##2.2 Data Preprocessing

###2.2.1 Reading the Dataset

In [None]:
import os

os.makedirs(os.path.join('..', 'data'), exist_ok = True)
data_file = os.path.join('..', 'data', 'house_tiny.csv')
with open(data_file, 'w') as f:
  f.write('''NumRooms, RoofType, Price
NA,NA,127500
2,NA,106000
4,Slate,178100
NA,NA,140000''')

In [None]:
import pandas as pd

data = pd.read_csv(data_file)
print(data)

###2.2.2 Data Preparation

In [None]:
inputs, targets = data.iloc[:, 0:2], data.iloc[:, 2]
inputs = pd.get_dummies(inputs, dummy_na = True)
print(inputs)

In [None]:
inputs = inputs.fillna(inputs.mean())
print(inputs)

###2.2.3 Conversion to the Tensor Format

In [None]:
import torch

X = torch.tensor(inputs.to_numpy(dtype=float))
y = torch.tensor(targets.to_numpy(dtype=float))
X, y

##Discussion & Exercises 2.2

2.2.1

  - Reading a CSV File
    - Use pandas to read CSV files, which are commonly used to store tabular data.
```
    import pandas as pd
    data = pd.read_csv('path_to_file.csv
    data
```
    - This will load the data into a pandas DataFrame, with each column representing a field and each row representing a record.
  - Handling Missing Data
    - In the dataset, missing values are represented as NaN (Not a Number). These can be handled using pandas functions in the next steps.

2.2.2

1. Separating Input and Target Values
  - In supervised learning, separate input columns from target columns using `iloc` for indexing.

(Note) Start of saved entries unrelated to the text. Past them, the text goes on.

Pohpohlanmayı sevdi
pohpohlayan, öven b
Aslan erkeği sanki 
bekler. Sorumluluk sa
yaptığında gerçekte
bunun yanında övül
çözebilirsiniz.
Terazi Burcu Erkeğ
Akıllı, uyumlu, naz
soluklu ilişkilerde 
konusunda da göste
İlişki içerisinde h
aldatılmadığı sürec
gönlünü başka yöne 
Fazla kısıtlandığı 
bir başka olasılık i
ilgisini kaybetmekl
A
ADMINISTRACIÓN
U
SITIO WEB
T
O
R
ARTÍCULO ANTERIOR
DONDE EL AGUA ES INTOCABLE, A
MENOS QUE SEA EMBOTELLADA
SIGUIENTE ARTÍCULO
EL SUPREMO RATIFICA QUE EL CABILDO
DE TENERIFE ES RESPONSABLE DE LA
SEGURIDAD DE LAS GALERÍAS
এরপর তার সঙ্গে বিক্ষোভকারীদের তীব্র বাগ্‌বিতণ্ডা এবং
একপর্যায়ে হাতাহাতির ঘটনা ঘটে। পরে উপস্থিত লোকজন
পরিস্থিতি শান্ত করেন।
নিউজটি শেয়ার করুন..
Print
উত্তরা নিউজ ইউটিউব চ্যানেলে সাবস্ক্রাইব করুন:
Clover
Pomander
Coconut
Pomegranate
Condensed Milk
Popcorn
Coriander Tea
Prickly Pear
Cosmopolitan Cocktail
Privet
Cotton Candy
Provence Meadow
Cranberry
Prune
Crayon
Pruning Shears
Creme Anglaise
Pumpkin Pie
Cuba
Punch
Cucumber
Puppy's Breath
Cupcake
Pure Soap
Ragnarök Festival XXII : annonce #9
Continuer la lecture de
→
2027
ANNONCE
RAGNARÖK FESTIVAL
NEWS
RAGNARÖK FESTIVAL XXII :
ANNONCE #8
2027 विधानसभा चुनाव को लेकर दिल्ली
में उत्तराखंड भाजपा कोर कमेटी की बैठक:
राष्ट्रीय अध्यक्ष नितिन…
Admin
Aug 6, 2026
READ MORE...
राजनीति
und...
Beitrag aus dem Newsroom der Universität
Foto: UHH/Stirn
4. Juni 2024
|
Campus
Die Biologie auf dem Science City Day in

2. Handling Missing Values
  - Categorical Data : Use `pd.get_dummies` to convert categorical variables with missing values into multiple columns (one-hot encoding with a NaN category).

  - Numerical Data: Replace missing numerical values (NaN) with the mean value of the column.
  
  `input = inputs.fillna(inputs.mean())`

3. Imputation Techniques
  - Categorical Values : Convert missing values into binary columns.
  - Numerical Values : Use mean imputation to fill missing entries.